There’s much more to caring for someone with a terminal illness than the medicines and the treatments: although they are incredibly important, of course. Knowing that Sobell is a centre of excellence for palliative care was a solid source of comfort for me in the first few days of coming here, as I learnt to trust myself to these people I didn’t really know. I’ll confess to allowing myself to become very scared for the first few 48 hours or so. The nights were long, I couldn’t walk and I was alone in my room. Lots of thinking time! My independent life had just come to a juddering halt, it was clear that my cancer had at long last caught up with me and I needed to completely readjust my world view. On the morning after being brought in, I was a scared little girl. My breathing was bad, and I was very low. (This taking nothing away from my husband and staff, by the way, who were kind and supportive and loving. But sometimes a patient will need to retreat into themselves to cope with the shock of what’s happening. I needed that time. )
One of the first things I was asked was if I wanted a bath. I think I said no, it was too much bother for them. Very patiently, it was explained that no, it was whether I wanted one. One was on offer, and with a smile they explained it was turbo-charged jacuzzi bath they could get me in and out of with oxygen on. And bubble bath. Well…..you’ve got to try haven’t you? I haven’t been able to have a bath in years because of my mobility and breathing, (yes, yes, we have a shower at home) so the temptation to stretch out and wiggle my toes in hot water was overwhelming. And the effect was almost magical. I was wheeled back to my chair all pink and fluffy, happy and relaxed and, I suddenly realised, with much improved breathing. And all it took was some lavender bubble bath.

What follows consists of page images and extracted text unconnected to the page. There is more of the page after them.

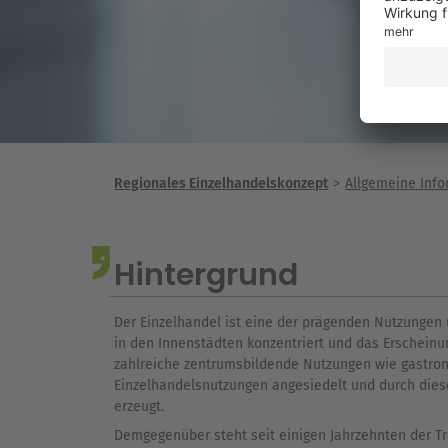
Regionales Einzelhandelskonzept
Allgemeine Inf
Hintergrund
Der Einzelhandel ist eine der prägenden Nutzungen 
in den Innenstädten konzentriert und das Erscheinu
zahlreiche zentrumsbildende Nutzungen wie gastron
Einzelhandelsnutzungen angesiedelt und durch dies
erzeugt.
Demgegenüber steht seit einigen Jahrzehnten der Tr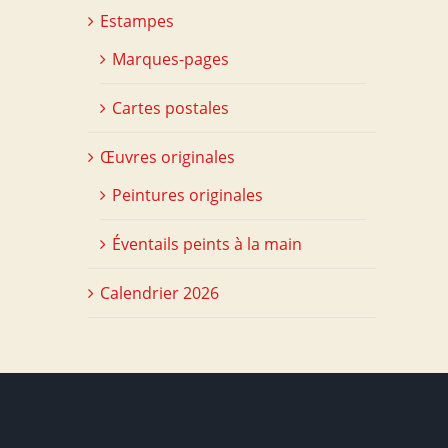
Estampes
Marques-pages
Cartes postales
Œuvres originales
Peintures originales
Éventails peints à la main
Calendrier 2026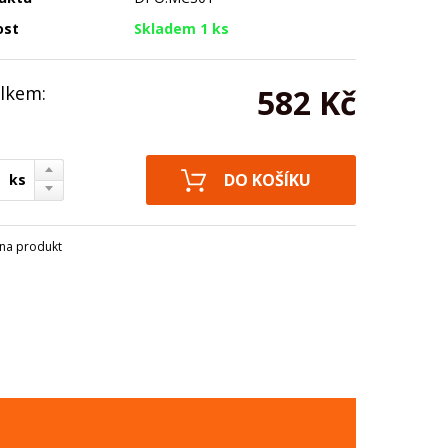
ost
Skladem 1 ks
lkem:
582 Kč
ks
na produkt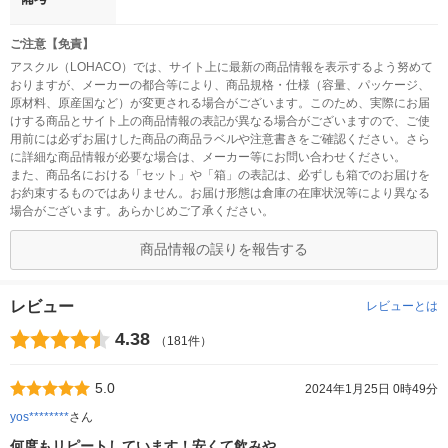
ご注意【免責】
アスクル（LOHACO）では、サイト上に最新の商品情報を表示するよう努めて
おりますが、メーカーの都合等により、商品規格・仕様（容量、パッケージ、
原材料、原産国など）が変更される場合がございます。このため、実際にお届
けする商品とサイト上の商品情報の表記が異なる場合がございますので、ご使
用前には必ずお届けした商品の商品ラベルや注意書きをご確認ください。さら
に詳細な商品情報が必要な場合は、メーカー等にお問い合わせください。
また、商品名における「セット」や「箱」の表記は、必ずしも箱でのお届けを
お約束するものではありません。お届け形態は倉庫の在庫状況等により異なる
場合がございます。あらかじめご了承ください。
商品情報の誤りを報告する
レビュー
レビューとは
4.38
（181件）
5.0
2024年1月25日 0時49分
yos********
さん
何度もリピートしています！安くて飲みや…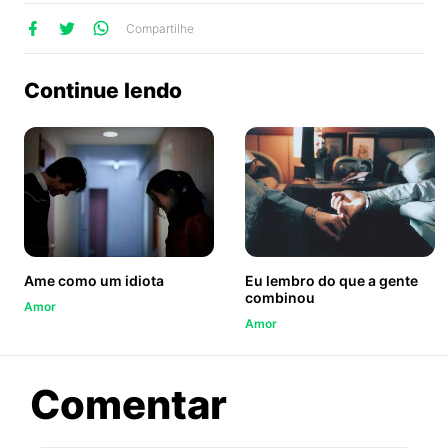
lhe
artilhe
ompartilhe
Compartilhe
no
no
no
ook
Twitter
WhatsApp
Continue lendo
Ame como um idiota
Eu lembro do que a gente
combinou
Amor
Amor
sobre
Comentar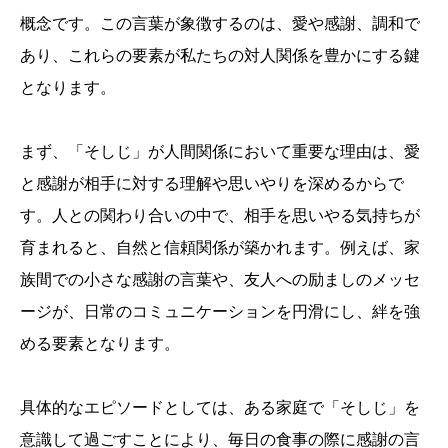
概念です。この言葉が象徴するのは、愛や感謝、調和で
あり、これらの要素が私たちの対人関係を豊かにする鍵
となります。
まず、「そしじ」が人間関係において重要な理由は、愛
と感謝が相手に対する理解や思いやりを深めるからで
す。人との関わり合いの中で、相手を思いやる気持ちが
育まれると、自然と信頼関係が築かれます。例えば、家
族間での小さな感謝の言葉や、友人への励ましのメッセ
ージが、日常のコミュニケーションを円滑にし、絆を強
める要素となります。
具体的なエピソードとしては、ある家庭で「そしじ」を
意識して過ごすことにより、毎日の食事の際に感謝の言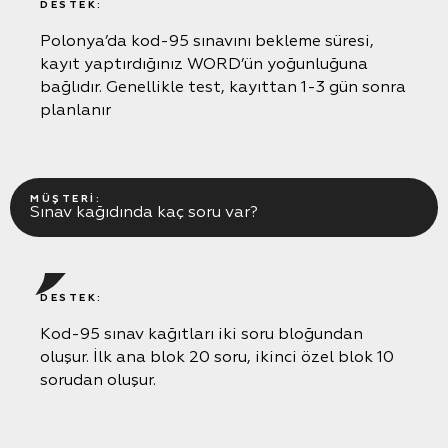
DESTEK:
Polonya’da kod-95 sınavını bekleme süresi,
kayıt yaptırdığınız WORD’ün yoğunluğuna
bağlıdır. Genellikle test, kayıttan 1-3 gün sonra
planlanır
MÜŞTERI:
Sınav kağıdında kaç soru var?
DESTEK:
Kod-95 sınav kağıtları iki soru bloğundan
oluşur. İlk ana blok 20 soru, ikinci özel blok 10
sorudan oluşur.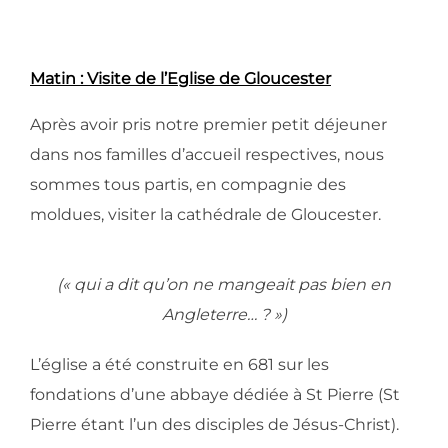
Matin : Visite de l’Eglise de Gloucester
Après avoir pris notre premier petit déjeuner
dans nos familles d’accueil respectives, nous
sommes tous partis, en compagnie des
moldues, visiter la cathédrale de Gloucester.
(« qui a dit qu’on ne mangeait pas bien en
Angleterre… ? »)
L’église a été construite en 681 sur les
fondations d’une abbaye dédiée à St Pierre (St
Pierre étant l’un des disciples de Jésus-Christ).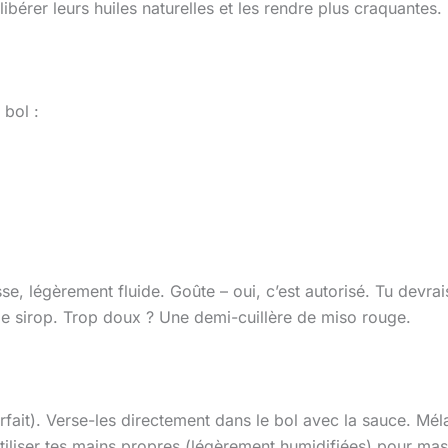
libérer leurs huiles naturelles et les rendre plus craquantes.
 bol :
se, légèrement fluide. Goûte – oui, c’est autorisé. Tu devra
t de sirop. Trop doux ? Une demi-cuillère de miso rouge.
parfait). Verse-les directement dans le bol avec la sauce. M
utiliser tes mains propres (légèrement humidifiées) pour mas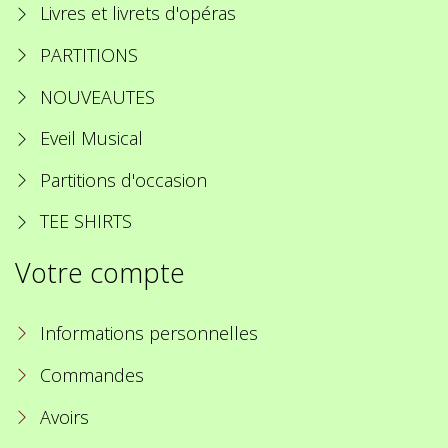
Livres et livrets d'opéras
PARTITIONS
NOUVEAUTES
Eveil Musical
Partitions d'occasion
TEE SHIRTS
Votre compte
Informations personnelles
Commandes
Avoirs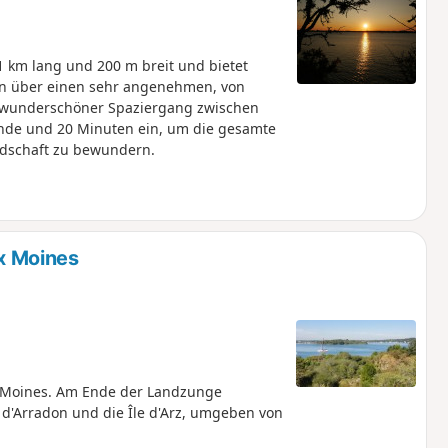
1 km lang und 200 m breit und bietet
man über einen sehr angenehmen, von
 wunderschöner Spaziergang zwischen
ndschaft zu bewundern.
ux Moines
x Moines. Am Ende der Landzunge
d'Arradon und die Île d'Arz, umgeben von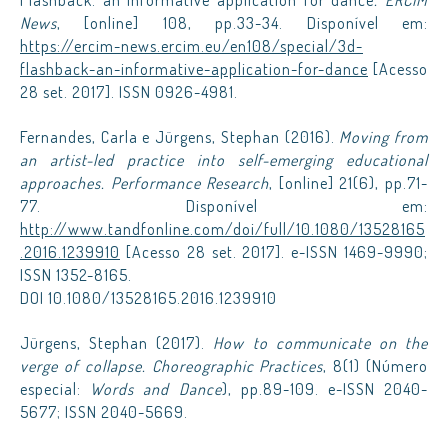
Flashback: an informative application for dance
. ERCIM
News
, [online] 108, pp.33-34. Disponível em:
https://ercim-news.ercim.eu/en108/special/3d-
flashback-an-informative-application-for-dance
[Acesso
28 set. 2017]. ISSN 0926-4981.
Fernandes, Carla e Jürgens, Stephan (2016).
Moving from
an artist-led practice into self-emerging educational
approaches. Performance Research
, [online] 21(6), pp.71-
77. Disponível em:
http://www.tandfonline.com/doi/full/10.1080/13528165
.2016.1239910
[Acesso 28 set. 2017]. e-ISSN 1469-9990;
ISSN 1352-8165.
DOI 10.1080/13528165.2016.1239910
Jürgens, Stephan (2017).
How to communicate on the
verge of collapse. Choreographic Practices
, 8(1) (Número
especial:
Words and Dance
), pp.89-109. e-ISSN 2040-
5677; ISSN 2040-5669.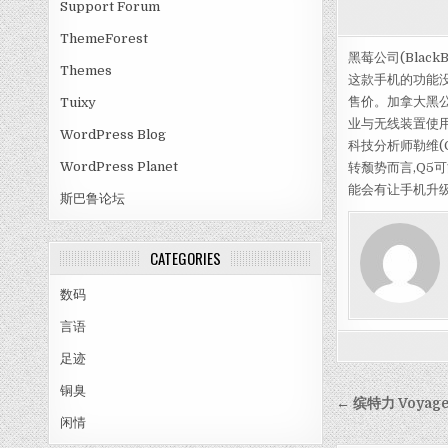
Support Forum
ThemeForest
黑莓公司(Blac
Themes
这款手机的功能没
售价。加拿大黑公
Tuixy
业与无线装置使
WordPress Blog
科技分析师勒维(
WordPress Planet
转颓势而言,Q5
能会有让手机升
斯巴鲁论坛
CATEGORIES
数码
言语
足迹
铜臭
Post nav
← 缤特力 Voyag
闲情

This has been mirrored in so many ways here. When I’m happy and settled and relaxed, I thrive. Like any patient would. And there are so many ways they make sure you thrive. Therapists roam the corridors, offering reflexology, acupuncture, massage, or just a nice haircut. There may be more – I haven’t discovered it yet. Friends and family can stay over if they need to. My husband moved into my room after a few days to help care for me and keep me company. I love it. Staff don’t wear uniforms. Everyone offers a chat or cuppa. Every room looks out onto gardens. The meals are all home cooked on site. When I had a chest infection for over a week, staff noticed me hacking away and brought in a nebuliser that created a kind of steam that I could breathe through a sort of large hookah pipe to settle my chest. It was a very strange sensation to be sitting there looking as though I was toking on the biggest bong the NHS could provide – and all that was inside was good old sodium chloride solution. Salt and water!